1. If you make me feel rushed, I will freak out. Bad. I think it stems from my hatred for being late, but 9 times out of 10 I'm going to hyperventilate if you push me to be somewhere when I don't have enough time to get ready. I hate this, but I also am aware so I really try my best to avoid these situations.

2. I cry easily. I like to say that I just have a big heart & that is why I'm so sensitive, but really I just hate it so much when I disappoint myself & others.

3. I'm not very good at making friends. My excuse has always been that going to an all-girl high school has scared me away from females, but sometimes I fear that I am just too closed off and awkward. I can hold a conversation with most anyone, but I have a hard time really connecting & forming an actual friendship. Sometimes I think it would be nice to have a huge entourage of girlfriends, but most of the time I'm very much okay with my friend situation. I have a lot of different interests & can usually find someone to keep me company whether it be an indie concert, brunch at a new spot, a day at the beach, or a  EDM festival. It's not for everyone, but it usually works out pretty well for me. I am a firm believer in quality, not quantity, & my random crew is top notch.

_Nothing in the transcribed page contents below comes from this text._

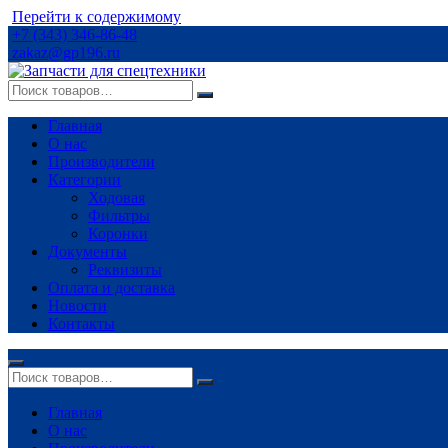
Перейти к содержимому
+7 (343) 346-86-48
zakaz@gp196.ru
Главная
О нас
Производители
Категории
Ходовая
Фильтры
Коронки
Документы
Реквизиты
Оплата и доставка
Новости
Контакты
Главная
О нас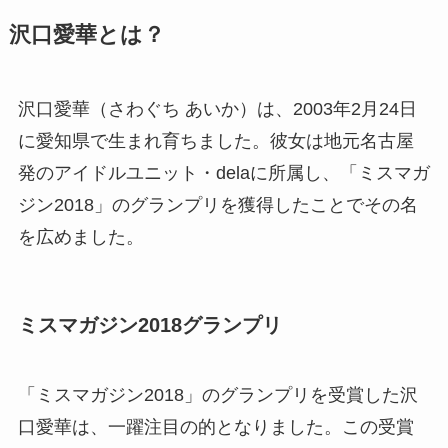
沢口愛華とは？
沢口愛華（さわぐち あいか）は、2003年2月24日
に愛知県で生まれ育ちました。彼女は地元名古屋
発のアイドルユニット・delaに所属し、「ミスマガ
ジン2018」のグランプリを獲得したことでその名
を広めました。
ミスマガジン2018グランプリ
「ミスマガジン2018」のグランプリを受賞した沢
口愛華は、一躍注目の的となりました。この受賞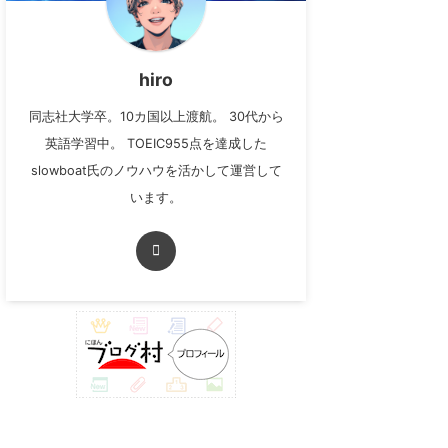
hiro
同志社大学卒。10カ国以上渡航。 30代から
英語学習中。 TOEIC955点を達成した
slowboat氏のノウハウを活かして運営して
います。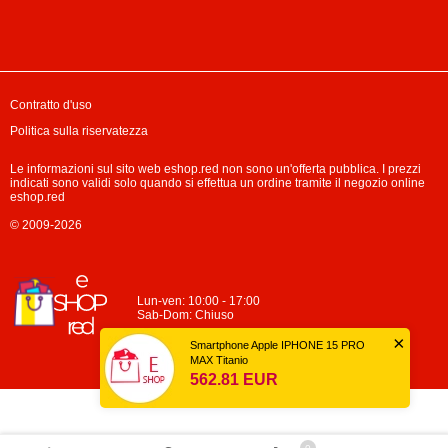
Contratto d'uso
Politica sulla riservatezza
Le informazioni sul sito web eshop.red non sono un'offerta pubblica. I prezzi
indicati sono validi solo quando si effettua un ordine tramite il negozio online
eshop.red
© 2009-2026
Lun-ven: 10:00 - 17:00
Sab-Dom: Chiuso
×
Smartphone Apple IPHONE 15 PRO
MAX Titanio
562.81 EUR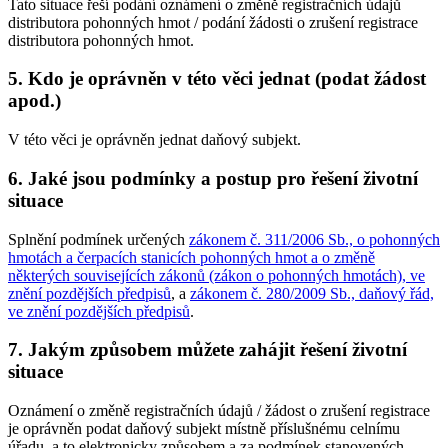
Tato situace řeší podání oznámení o změně registračních údajů
distributora pohonných hmot / podání žádosti o zrušení registrace
distributora pohonných hmot.
5. Kdo je oprávněn v této věci jednat (podat žádost
apod.)
V této věci je oprávněn jednat daňový subjekt.
6. Jaké jsou podmínky a postup pro řešení životní
situace
Splnění podmínek určených
zákonem č. 311/2006 Sb., o pohonných
hmotách a čerpacích stanicích pohonných hmot a o změně
některých souvisejících zákonů (zákon o pohonných hmotách), ve
znění pozdějších předpisů
, a
zákonem č. 280/2009 Sb., daňový řád,
ve znění pozdějších předpisů
.
7. Jakým způsobem můžete zahájit řešení životní
situace
Oznámení o změně registračních údajů / žádost o zrušení registrace
je oprávněn podat daňový subjekt místně příslušnému celnímu
úřadu, a to
elektronicky
způsobem a za podmínek stanovených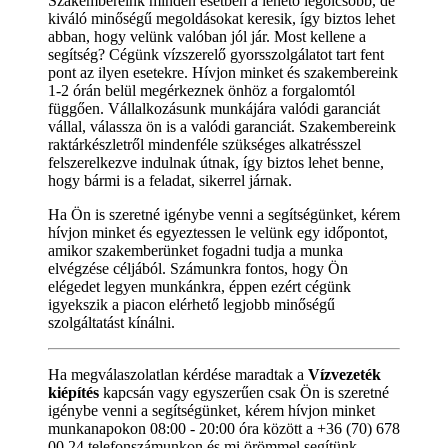
Szakembereink minden esetben a lehető legolcsóbb, de
kiváló minőségű megoldásokat keresik, így biztos lehet
abban, hogy velünk valóban jól jár. Most kellene a
segítség? Cégünk vízszerelő gyorsszolgálatot tart fent
pont az ilyen esetekre. Hívjon minket és szakembereink
1-2 órán belül megérkeznek önhöz a forgalomtól
függően. Vállalkozásunk munkájára valódi garanciát
vállal, válassza ön is a valódi garanciát. Szakembereink
raktárkészletről mindenféle szükséges alkatrésszel
felszerelkezve indulnak útnak, így biztos lehet benne,
hogy bármi is a feladat, sikerrel járnak.
Ha Ön is szeretné igénybe venni a segítségünket, kérem
hívjon minket és egyeztessen le velünk egy időpontot,
amikor szakemberünket fogadni tudja a munka
elvégzése céljából. Számunkra fontos, hogy Ön
elégedet legyen munkánkra, éppen ezért cégünk
igyekszik a piacon elérhető legjobb minőségű
szolgáltatást kínálni.
Ha megválaszolatlan kérdése maradtak a
Vízvezeték
kiépítés
kapcsán vagy egyszerűen csak Ön is szeretné
igénybe venni a segítségünket, kérem hívjon minket
munkanapokon 08:00 - 20:00 óra között a +36 (70) 678
00 24 telefonszámunkon és mi örömmel segítünk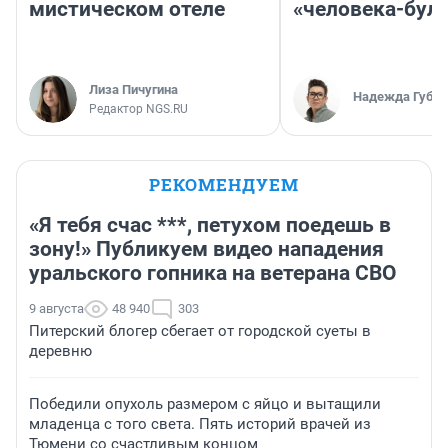
мистическом отеле
«человека-бул
Лиза Пичугина
Надежда Губар
Редактор NGS.RU
РЕКОМЕНДУЕМ
«Я тебя счас ***, петухом поедешь в
зону!» Публикуем видео нападения
уральского гопника на ветерана СВО
9 августа
48 940
303
Питерский блогер сбегает от городской суеты в
деревню
Победили опухоль размером с яйцо и вытащили
младенца с того света. Пять историй врачей из
Тюмени со счастливым концом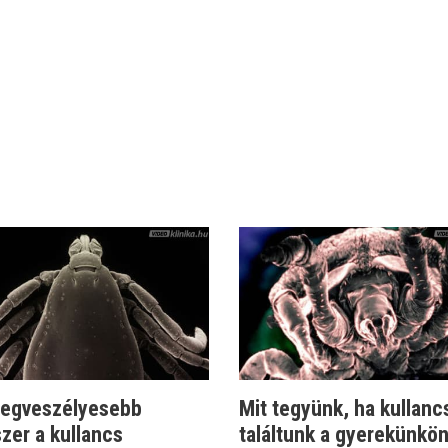
 legveszélyesebb
Mit tegyünk, ha kullanc
zer a kullancs
találtunk a gyerekünkö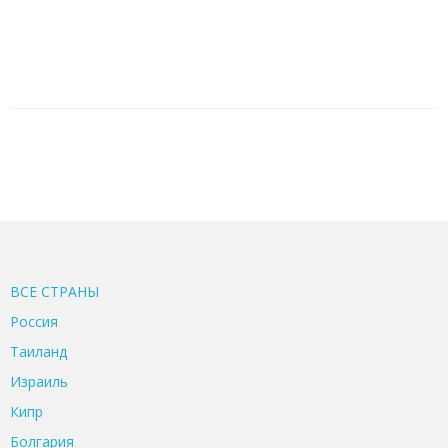
ВСЕ CТРАНЫ
Россия
Таиланд
Израиль
Кипр
Болгария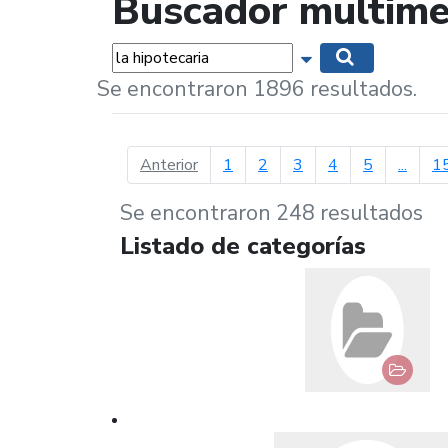
Buscador multime
Palabras...
Mostrar opciones 
Buscar
Se encontraron 1896 resultados.
página anterior
Anterior
1
2
3
4
5
...
1
Se encontraron 248 resultados
Listado de categorías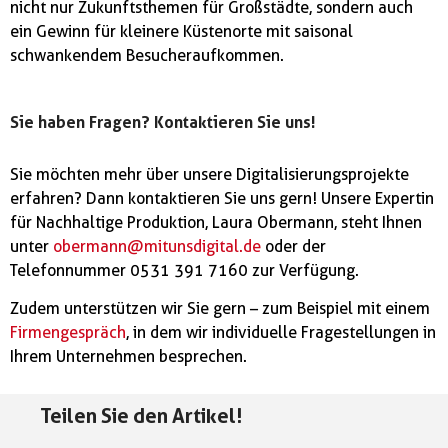
nicht nur Zukunftsthemen für Großstädte, sondern auch
ein Gewinn für kleinere Küstenorte mit saisonal
schwankendem Besucheraufkommen.
Sie haben Fragen? Kontaktieren Sie uns!
Sie möchten mehr über unsere Digitalisierungsprojekte
erfahren? Dann kontaktieren Sie uns gern! Unsere Expertin
für Nachhaltige Produktion, Laura Obermann, steht Ihnen
unter
obermann@mitunsdigital.de
oder der
Telefonnummer 0531 391 7160 zur Verfügung.
Zudem unterstützen wir Sie gern – zum Beispiel mit einem
Firmengespräch
, in dem wir individuelle Fragestellungen in
Ihrem Unternehmen besprechen.
Teilen Sie den Artikel!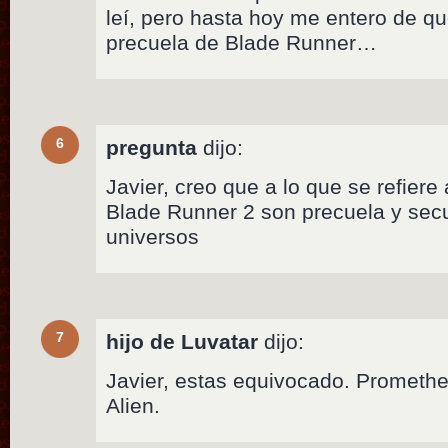
leí, pero hasta hoy me entero de 
precuela de Blade Runner…
6
pregunta
dijo:
Javier, creo que a lo que se refier
Blade Runner 2 son precuela y sec
universos
7
hijo de Luvatar
dijo:
Javier, estas equivocado. Prometh
Alien.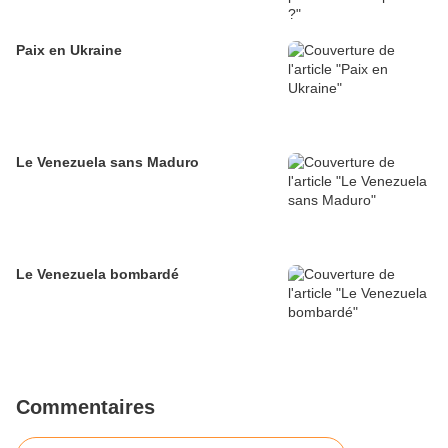
Paix en Ukraine
Le Venezuela sans Maduro
Le Venezuela bombardé
Commentaires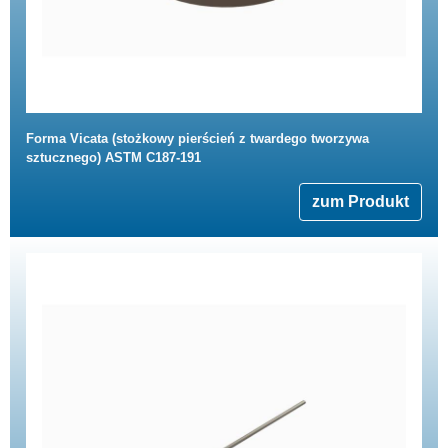
Forma Vicata (stożkowy pierścień z twardego tworzywa
sztucznego) ASTM C187-191
zum Produkt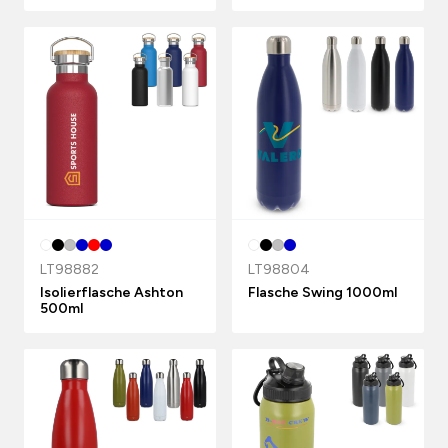
LT98882
LT98804
Isolierflasche Ashton
Flasche Swing 1000ml
500ml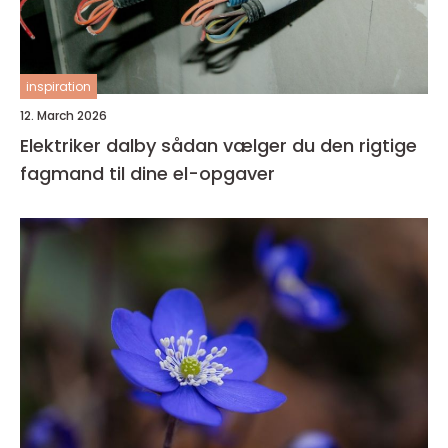
inspiration
12. March 2026
Elektriker dalby sådan vælger du den rigtige
fagmand til dine el-opgaver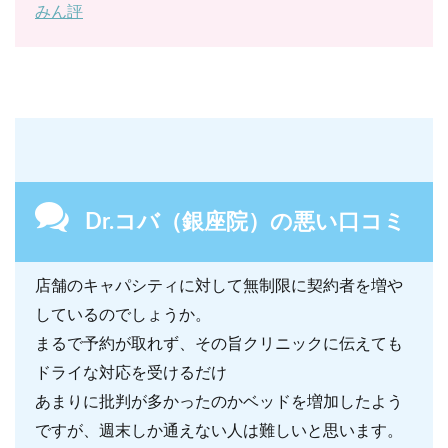
みん評
Dr.コバ（銀座院）の悪い口コミ
店舗のキャパシティに対して無制限に契約者を増や
しているのでしょうか。
まるで予約が取れず、その旨クリニックに伝えても
ドライな対応を受けるだけ
あまりに批判が多かったのかベッドを増加したよう
ですが、週末しか通えない人は難しいと思います。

4. I don't know what I'm really good at & that constantly makes me feel like I'm on the wrong path. I'm average at a lot of things & even above average at a few, but I can't name that one thing that I feel like I'm actually pretty talented at. I tell myself that these are normal thoughts for a 25 year old & that I've gotten myself on a pretty good path so far, but it can still get frustrating/scary.

So, you tell me...what are some things you're afraid to tell others?